Philip Schneider, MD. The Centers for Advanced Orthopaedics (Bethesda, Md.): What makes or breaks successful spine mergers stretches beyond medical considerations. The success of a merger or expansion is dependent on the parties aligning on long-term, fair business goals and strategies.

A critical aspect of aligning on long-term goals is discovering whether the groups want to remain independent, like The Centers for Advanced Orthopaedics, or eventually sell to private equity. All parties involved must share that vision to avoid potential conflicts arising from differing intentions.

Another fundamental principle of a successful merger is ensuring fairness. Multiple groups merging may introduce elements of rivalry, tension, and control issues. To counteract this, the groups must formulate strong operating agreements, outline fair voting rights, ensure unbiased access to referrals, and clearly define how ancillary income, such as physical therapy and physician extender income, will be distributed. It is critical to put these details in writing, a process that will be intricate and time intensive. Overlooking this step can lead to the failure of the expansion or merger. For seasoned physicians, it is equally crucial to establish a well-documented plan for retirement payouts, including benefits, to ensure a smooth transition and fairness for all involved parties.
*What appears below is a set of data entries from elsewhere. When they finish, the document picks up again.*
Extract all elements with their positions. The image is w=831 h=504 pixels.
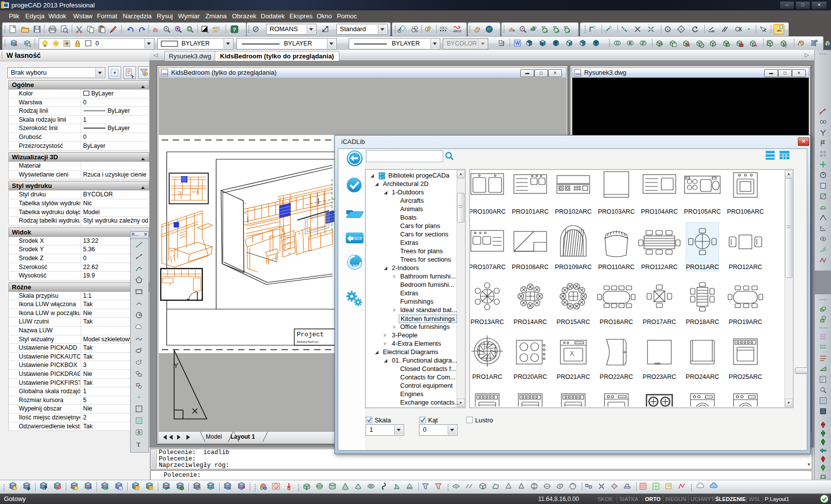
svg-text:PRO20ARC: PRO20ARC	[513, 373, 547, 380]
svg-text:PRO13ARC: PRO13ARC	[470, 319, 504, 325]
svg-text:PRO16ARC: PRO16ARC	[600, 319, 633, 325]
svg-text:PRO108ARC: PRO108ARC	[512, 264, 549, 271]
svg-text:W: W	[515, 41, 520, 46]
svg-text:PRO107ARC: PRO107ARC	[470, 264, 506, 271]
svg-text:PRO106ARC: PRO106ARC	[727, 208, 764, 215]
svg-text:0: 0	[95, 40, 99, 47]
svg-text:PRO23ARC: PRO23ARC	[643, 373, 676, 380]
svg-text:Y: Y	[174, 362, 179, 369]
svg-text:z: z	[568, 30, 570, 33]
svg-text:M: M	[416, 30, 418, 33]
svg-text:PRO101ARC: PRO101ARC	[512, 208, 549, 215]
svg-text:?: ?	[233, 27, 236, 33]
svg-text:PRO18ARC: PRO18ARC	[686, 319, 719, 325]
svg-text:ABCD: ABCD	[453, 30, 462, 33]
svg-text:PRO22ARC: PRO22ARC	[600, 373, 633, 380]
svg-text:50: 50	[712, 30, 715, 33]
svg-text:PRO105ARC: PRO105ARC	[684, 208, 721, 215]
svg-text:PRO25ARC: PRO25ARC	[729, 373, 762, 380]
svg-text:Y: Y	[557, 30, 559, 33]
svg-text:Q: Q	[784, 44, 787, 47]
svg-text:PRO100ARC: PRO100ARC	[470, 208, 506, 215]
svg-text:PRO12ARC: PRO12ARC	[729, 264, 762, 271]
svg-text:PRO15ARC: PRO15ARC	[556, 319, 590, 325]
svg-text:PRO24ARC: PRO24ARC	[686, 373, 719, 380]
svg-text:T: T	[137, 441, 140, 448]
svg-text:PRO110ARC: PRO110ARC	[598, 264, 634, 271]
svg-text:PRO102ARC: PRO102ARC	[555, 208, 592, 215]
svg-text:PRO112ARC: PRO112ARC	[641, 264, 677, 271]
svg-text:Project: Project	[297, 331, 324, 338]
svg-text:PRO21ARC: PRO21ARC	[556, 373, 590, 380]
svg-text:x: x	[546, 30, 548, 33]
svg-text:PRO11ARC: PRO11ARC	[686, 264, 719, 271]
svg-text:PRO14ARC: PRO14ARC	[513, 319, 547, 325]
svg-text:PRO19ARC: PRO19ARC	[729, 319, 762, 325]
svg-text:PRO103ARC: PRO103ARC	[598, 208, 635, 215]
svg-text:A B C: A B C	[440, 26, 448, 29]
svg-text:PRO109ARC: PRO109ARC	[555, 264, 592, 271]
svg-text:DWG: DWG	[575, 73, 581, 76]
svg-text:DWG: DWG	[162, 73, 168, 76]
svg-text:CAD: CAD	[350, 264, 359, 268]
svg-text:PRO17ARC: PRO17ARC	[643, 319, 676, 325]
svg-text:C: C	[218, 26, 220, 30]
svg-text:PRO1ARC: PRO1ARC	[472, 373, 502, 380]
svg-text:10: 10	[275, 485, 278, 488]
svg-text:DeliveryTech inc: DeliveryTech inc	[297, 340, 319, 343]
svg-text:PRO104ARC: PRO104ARC	[641, 208, 678, 215]
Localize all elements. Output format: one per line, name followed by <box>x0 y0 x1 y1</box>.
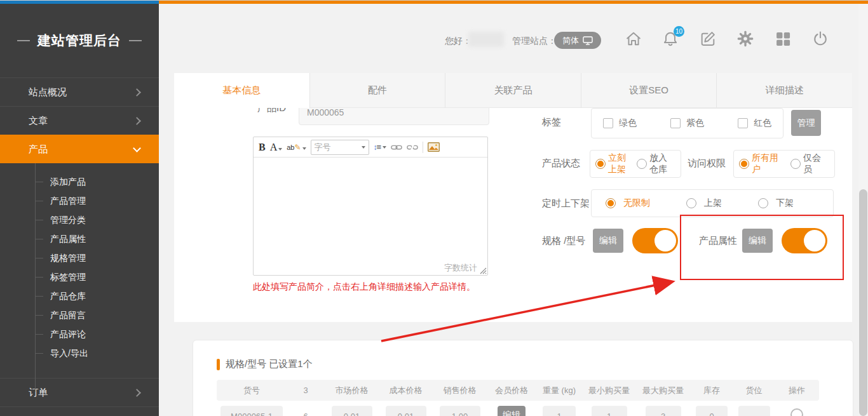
submenu-category-manage[interactable]: 管理分类 <box>0 210 159 229</box>
tags-label: 标签 <box>542 116 561 128</box>
max-buy-input[interactable]: 3 <box>646 406 681 416</box>
sku-input[interactable]: M000065-1 <box>220 406 283 416</box>
rich-text-editor: B A ab✎ 字号 ↕≡ <box>253 137 488 276</box>
power-icon[interactable] <box>811 30 829 48</box>
row-col2-value: 6 <box>303 406 308 416</box>
submenu-product-reviews[interactable]: 产品评论 <box>0 325 159 344</box>
schedule-label: 定时上下架 <box>542 198 590 210</box>
sidebar-item-orders[interactable]: 订单 <box>0 378 159 406</box>
tag-label: 紫色 <box>686 117 704 129</box>
tab-accessories[interactable]: 配件 <box>309 73 445 108</box>
access-option-members-only[interactable]: 仅会员 <box>790 152 829 175</box>
checkbox-icon[interactable] <box>670 118 681 128</box>
sidebar-item-label: 订单 <box>29 387 48 399</box>
gear-icon[interactable] <box>736 30 754 48</box>
tab-seo-settings[interactable]: 设置SEO <box>581 73 717 108</box>
tag-option-red[interactable]: 红色 <box>738 117 771 129</box>
remove-row-icon[interactable] <box>790 408 803 416</box>
location-input[interactable] <box>738 406 770 416</box>
checkbox-icon[interactable] <box>603 118 613 128</box>
line-height-button[interactable]: ↕≡ <box>374 142 387 152</box>
submenu-product-manage[interactable]: 产品管理 <box>0 191 159 210</box>
sale-price-input[interactable]: 1.00 <box>440 406 480 416</box>
col-member-price: 会员价格 <box>487 385 536 396</box>
sidebar-item-site-overview[interactable]: 站点概况 <box>0 77 159 106</box>
product-status-box: 立刻上架 放入仓库 <box>590 150 681 178</box>
products-submenu: 添加产品 产品管理 管理分类 产品属性 规格管理 标签管理 产品仓库 产品留言 … <box>0 163 159 378</box>
manage-site-label: 管理站点： <box>512 36 557 47</box>
col-cost-price: 成本价格 <box>379 385 433 396</box>
status-option-warehouse[interactable]: 放入仓库 <box>637 152 675 175</box>
col-sale-price: 销售价格 <box>433 385 487 396</box>
submenu-product-attrs[interactable]: 产品属性 <box>0 229 159 248</box>
font-color-button[interactable]: A <box>270 142 283 153</box>
checkbox-icon[interactable] <box>738 118 748 128</box>
cost-price-input[interactable]: 0.01 <box>386 406 426 416</box>
language-switch-button[interactable]: 简体 <box>554 32 601 49</box>
scrollbar-track[interactable] <box>858 4 868 416</box>
stock-input[interactable]: 0 <box>696 406 728 416</box>
chevron-down-icon <box>133 144 141 152</box>
member-price-edit-button[interactable]: 编辑 <box>498 406 526 416</box>
radio-icon[interactable] <box>758 198 768 208</box>
tag-option-purple[interactable]: 紫色 <box>670 117 704 129</box>
radio-label: 所有用户 <box>752 152 787 175</box>
editor-toolbar: B A ab✎ 字号 ↕≡ <box>254 137 487 158</box>
username-redacted <box>468 32 504 47</box>
weight-input[interactable]: 1 <box>543 406 576 416</box>
col-action: 操作 <box>775 385 819 396</box>
bold-button[interactable]: B <box>259 142 266 153</box>
image-button[interactable] <box>428 142 440 152</box>
spec-edit-button[interactable]: 编辑 <box>593 229 623 253</box>
submenu-spec-manage[interactable]: 规格管理 <box>0 248 159 267</box>
schedule-option-unlimited[interactable]: 无限制 <box>606 198 650 209</box>
submenu-import-export[interactable]: 导入/导出 <box>0 344 159 363</box>
spec-toggle-on[interactable] <box>632 228 678 253</box>
submenu-product-warehouse[interactable]: 产品仓库 <box>0 286 159 305</box>
grid-icon[interactable] <box>774 30 792 48</box>
radio-selected-icon[interactable] <box>606 198 616 208</box>
sidebar-item-members[interactable]: 会员 <box>0 406 159 416</box>
home-icon[interactable] <box>625 30 642 48</box>
submenu-product-messages[interactable]: 产品留言 <box>0 305 159 325</box>
bell-icon[interactable]: 10 <box>661 30 679 48</box>
radio-icon[interactable] <box>790 159 801 169</box>
radio-label: 上架 <box>704 198 722 209</box>
radio-selected-icon[interactable] <box>595 159 606 169</box>
col-location: 货位 <box>733 385 775 396</box>
submenu-tag-manage[interactable]: 标签管理 <box>0 267 159 286</box>
tag-label: 红色 <box>754 117 771 129</box>
resize-handle[interactable] <box>479 267 487 274</box>
sidebar-item-articles[interactable]: 文章 <box>0 106 159 135</box>
editor-body[interactable] <box>254 158 487 261</box>
main-area: 您好： 管理站点： 简体 10 <box>159 4 868 416</box>
tab-detail-description[interactable]: 详细描述 <box>716 73 852 108</box>
tag-option-green[interactable]: 绿色 <box>603 117 637 129</box>
spec-table-header: 货号 3 市场价格 成本价格 销售价格 会员价格 重量 (kg) 最小购买量 最… <box>217 380 819 401</box>
unlink-icon[interactable] <box>407 142 418 152</box>
radio-icon[interactable] <box>637 159 647 169</box>
font-size-select[interactable]: 字号 <box>311 140 369 155</box>
highlight-button[interactable]: ab✎ <box>287 143 306 152</box>
edit-icon[interactable] <box>699 30 717 48</box>
schedule-option-on-shelf[interactable]: 上架 <box>686 198 722 209</box>
status-option-on-shelf[interactable]: 立刻上架 <box>595 152 634 175</box>
scrollbar-thumb[interactable] <box>859 189 867 416</box>
min-buy-input[interactable]: 1 <box>592 406 627 416</box>
radio-icon[interactable] <box>686 198 696 208</box>
font-size-placeholder: 字号 <box>315 142 331 153</box>
sidebar: 建站管理后台 站点概况 文章 产品 添加产品 产品管理 管理分类 产品属性 规格… <box>0 4 159 416</box>
sidebar-item-products[interactable]: 产品 <box>0 135 159 163</box>
radio-label: 下架 <box>776 198 794 209</box>
manage-tags-button[interactable]: 管理 <box>791 110 821 136</box>
radio-selected-icon[interactable] <box>739 159 749 169</box>
access-box: 所有用户 仅会员 <box>733 150 835 178</box>
spec-section-header: 规格/型号 已设置1个 <box>217 358 313 370</box>
tab-related-products[interactable]: 关联产品 <box>445 73 581 108</box>
access-option-all-users[interactable]: 所有用户 <box>739 152 787 175</box>
schedule-option-off-shelf[interactable]: 下架 <box>758 198 794 209</box>
tab-basic-info[interactable]: 基本信息 <box>174 73 309 108</box>
link-icon[interactable] <box>391 143 402 152</box>
market-price-input[interactable]: 0.01 <box>332 406 372 416</box>
submenu-add-product[interactable]: 添加产品 <box>0 172 159 191</box>
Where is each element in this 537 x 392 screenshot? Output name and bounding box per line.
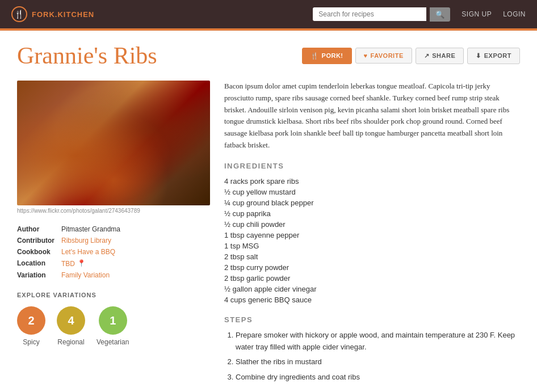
search-input[interactable]	[313, 7, 426, 21]
steps-heading: STEPS	[224, 315, 520, 324]
ingredient-item: 4 racks pork spare ribs	[224, 176, 520, 187]
heart-icon: ♥	[364, 52, 368, 59]
location-label: Location	[17, 259, 54, 268]
ingredient-item: ½ cup paprika	[224, 208, 520, 219]
export-icon: ⬇	[476, 52, 481, 60]
variation-spicy: 2 Spicy	[17, 306, 45, 346]
favorite-label: FAVORITE	[371, 52, 404, 59]
ingredients-section: INGREDIENTS 4 racks pork spare ribs½ cup…	[224, 162, 520, 305]
steps-section: STEPS Prepare smoker with hickory or app…	[224, 315, 520, 383]
pork-icon: 🍴	[311, 52, 319, 60]
ingredient-item: ½ gallon apple cider vinegar	[224, 284, 520, 294]
meta-table: Author Pitmaster Grandma Contributor Rib…	[17, 225, 210, 279]
main-content: Grannie's Ribs 🍴 PORK! ♥ FAVORITE ↗ SHAR…	[0, 31, 537, 392]
pin-icon: 📍	[77, 259, 86, 268]
ingredients-heading: INGREDIENTS	[224, 162, 520, 170]
image-caption: https://www.flickr.com/photos/galant/274…	[17, 208, 210, 214]
favorite-button[interactable]: ♥ FAVORITE	[355, 48, 412, 64]
search-button[interactable]: 🔍	[430, 7, 450, 22]
step-item: Combine dry ingredients and coat ribs	[236, 372, 520, 383]
ingredient-item: ¼ cup ground black pepper	[224, 197, 520, 208]
variation-vegetarian: 1 Vegetarian	[97, 306, 129, 346]
spicy-circle[interactable]: 2	[17, 306, 45, 335]
variation-label: Variation	[17, 271, 54, 279]
location-value[interactable]: TBD	[61, 260, 75, 268]
spicy-label: Spicy	[23, 338, 39, 346]
ingredients-list: 4 racks pork spare ribs½ cup yellow must…	[224, 176, 520, 305]
location-container: TBD 📍	[61, 259, 210, 268]
step-item: Prepare smoker with hickory or apple woo…	[236, 330, 520, 353]
author-value: Pitmaster Grandma	[61, 225, 210, 233]
share-icon: ↗	[424, 52, 430, 60]
contributor-value[interactable]: Ribsburg Library	[61, 237, 210, 245]
logo-text: FORK.KITCHEN	[32, 10, 94, 19]
ingredient-item: 1 tsp MSG	[224, 241, 520, 251]
ingredient-item: 2 tbsp salt	[224, 251, 520, 262]
variation-regional: 4 Regional	[57, 306, 85, 346]
ingredient-item: ½ cup chili powder	[224, 219, 520, 230]
login-link[interactable]: LOGIN	[503, 10, 526, 18]
pork-button[interactable]: 🍴 PORK!	[302, 48, 351, 64]
share-label: SHARE	[432, 52, 455, 59]
fork-icon: 🍴	[11, 6, 27, 22]
action-buttons: 🍴 PORK! ♥ FAVORITE ↗ SHARE ⬇ EXPORT	[302, 48, 520, 64]
vegetarian-label: Vegetarian	[97, 338, 129, 346]
vegetarian-circle[interactable]: 1	[99, 306, 127, 335]
author-label: Author	[17, 225, 54, 233]
contributor-label: Contributor	[17, 237, 54, 245]
step-item: Slather the ribs in mustard	[236, 356, 520, 368]
header: 🍴 FORK.KITCHEN 🔍 SIGN UP LOGIN	[0, 0, 537, 28]
export-button[interactable]: ⬇ EXPORT	[467, 48, 520, 64]
ingredient-item: 4 cups generic BBQ sauce	[224, 294, 520, 305]
cookbook-label: Cookbook	[17, 248, 54, 256]
share-button[interactable]: ↗ SHARE	[416, 48, 464, 64]
variation-value[interactable]: Family Variation	[61, 271, 210, 279]
recipe-title: Grannie's Ribs	[17, 42, 157, 69]
description-text: Bacon ipsum dolor amet cupim tenderloin …	[224, 81, 520, 151]
regional-circle[interactable]: 4	[57, 306, 85, 335]
ingredient-item: 1 tbsp cayenne pepper	[224, 230, 520, 241]
header-search: 🔍	[313, 7, 450, 22]
ingredient-item: ½ cup yellow mustard	[224, 187, 520, 197]
explore-section: EXPLORE VARIATIONS 2 Spicy 4 Regional 1 …	[17, 292, 210, 346]
export-label: EXPORT	[484, 52, 511, 59]
content-area: https://www.flickr.com/photos/galant/274…	[17, 81, 520, 387]
right-column: Bacon ipsum dolor amet cupim tenderloin …	[224, 81, 520, 387]
title-row: Grannie's Ribs 🍴 PORK! ♥ FAVORITE ↗ SHAR…	[17, 42, 520, 69]
cookbook-value[interactable]: Let's Have a BBQ	[61, 248, 210, 256]
ingredient-item: 2 tbsp garlic powder	[224, 273, 520, 284]
logo-area[interactable]: 🍴 FORK.KITCHEN	[11, 6, 94, 22]
ingredient-item: 2 tbsp curry powder	[224, 262, 520, 273]
left-column: https://www.flickr.com/photos/galant/274…	[17, 81, 210, 387]
pork-label: PORK!	[322, 52, 343, 59]
regional-label: Regional	[57, 338, 84, 346]
header-nav: SIGN UP LOGIN	[462, 10, 526, 18]
explore-title: EXPLORE VARIATIONS	[17, 292, 210, 298]
steps-list: Prepare smoker with hickory or apple woo…	[224, 330, 520, 383]
recipe-image	[17, 81, 210, 205]
signup-link[interactable]: SIGN UP	[462, 10, 492, 18]
variations-row: 2 Spicy 4 Regional 1 Vegetarian	[17, 306, 210, 346]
Christian Zimmerman, MD. St. Alphonsus Medical Group and SAHS Neuroscience Institute (Boise, Idaho): The givens for any successful business breakthrough and succession are focusing on the content of that business and the audience one serves. The aspects of marketing, design, and branding will tie heavily into today's technology and forward reach to the customer base and beyond. A pillared hybrid of 'people, structure, product, process and policy' applies in all facets of business arrangements and expected success. In my modest opinion, the most important of these pillars should be the choosing of proper and precise personnel and the eventual reliance on those individuals to promote an environment of prosperity and self-respect.